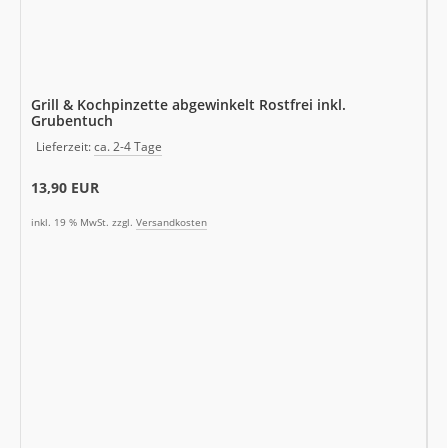
Grill & Kochpinzette abgewinkelt Rostfrei inkl.
Grubentuch
Lieferzeit:
ca. 2-4 Tage
13,90 EUR
inkl. 19 % MwSt. zzgl.
Versandkosten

====================

* Assignment *
After locating the line with "ca. 2-4 Tage", please repeat it and every line after it exactly, through the end of the data above.

* Solved exercise *
ca. 2-4 Tage
13,90 EUR
inkl. 19 % MwSt. zzgl.
Versandkosten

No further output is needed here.